Большевики не сочли перегибом и широкое привлечение криминала к революционной работе [32, с. 120–149]. Особенно же близка им показалась идея террора как основы для кардинальной социальной чистки. Ленин и многие его соратники были абсолютно согласны с теоретическими обоснованиями красного террора, зафиксированными в известных работах «Терроризм и коммунизм» Л. Троцкого и «Экономика переходного периода» Н. Бухарина. Начальник Главлита П. И. Лебедев-Полянский в декабре 1921 г. назвал «прекрасной» брошюру Троцкого «Терроризм и коммунизм» за ее оправдание коммунистического насилия [29, с. 171]. Не возражали они и Г. Е. Зиновьеву, печатно объявившему о необходимости истребить десятую часть населения России (1), враждебную большевикам. Только известный призыв М. Я. Лациса уничтожать классового врага вслепую по данным о его происхождении и занятиям вызвал протест Ленина, но больше из-за того, что оказался высказан чересчур открыто: выговор Лацису был сделан не публично.

Широкий красный террор, по Ленину, подразумевал именно такой, предельно упрощенный всевозможными лацисами подход к решению судеб классовых противников. Пресловутый красный (иногда именовавшийся советским) бандитизм — это суть советской политики всех 20–30-х гг., когда верхушка сознательно терроризировала социум криминальным произволом низовых властей, причем последние наказывались за это только в случае каких-то запредельных эксцессов. При этом собственно чекистские «перегибы» при постоянных массовых арестах исправлялись личным вмешательством верхов — все вожди постоянно занимались ходатайствами за оказавшихся в застенках полезных и лично знакомых «спецов», а также почему-либо оказавшихся за решеткой «социально близких». Недаром ВЧК как «чрезвычайку» сами партийцы иронически именовали «чересчуркой».

Приговор к расстрелу Особым отделом ВЧК 5-й советской армии.

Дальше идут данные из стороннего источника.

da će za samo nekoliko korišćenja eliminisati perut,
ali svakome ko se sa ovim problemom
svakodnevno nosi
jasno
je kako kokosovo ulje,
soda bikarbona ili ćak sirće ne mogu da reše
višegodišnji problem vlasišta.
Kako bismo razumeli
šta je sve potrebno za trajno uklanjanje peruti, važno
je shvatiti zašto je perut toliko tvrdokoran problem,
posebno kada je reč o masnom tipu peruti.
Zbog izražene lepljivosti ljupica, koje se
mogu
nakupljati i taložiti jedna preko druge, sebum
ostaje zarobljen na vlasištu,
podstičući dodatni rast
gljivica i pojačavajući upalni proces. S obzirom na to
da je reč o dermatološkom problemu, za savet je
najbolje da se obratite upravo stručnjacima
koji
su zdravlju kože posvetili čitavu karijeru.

Красноярск, 1920
Приговор к расстрелу Особым отделом ВЧК 5-й советской армии. Красноярск, 1920

Идеократическая диктатура коммунистов дала перегибу новое обоснование и широкое дыхание. Большевики быстро усвоили, что в стране крайностей власть может действовать куда свободней, чем царская, развязывая себе руки, и в случае эксцессов уходить от ответственности, дежурно обвиняя исполнителей. Большевики представляли себя выразителями воли народа и поэтому постоянно демонстрировали формальную готовность к диалогу с обществом, но только на основе постоянных мобилизаций, используя в нужном направлении, по словцу 20–30-х гг., «ярость масс». А особенно крутые перегибы показывали самим большевикам, что им не было пути назад. Этот принцип отсутствия обратного хода был очень значим, о чем говорит дневник Троцкого с размышлениями о смысле казни царской семьи как некоего этапа, который делал невозможным отступление от большевистской теории и практики [33, с. 100, 101]. Напротив, уничтожение всей императорской семьи позволяло ставить точку на старом режиме, углублять революцию, развивать принуждение и репрессии дальше.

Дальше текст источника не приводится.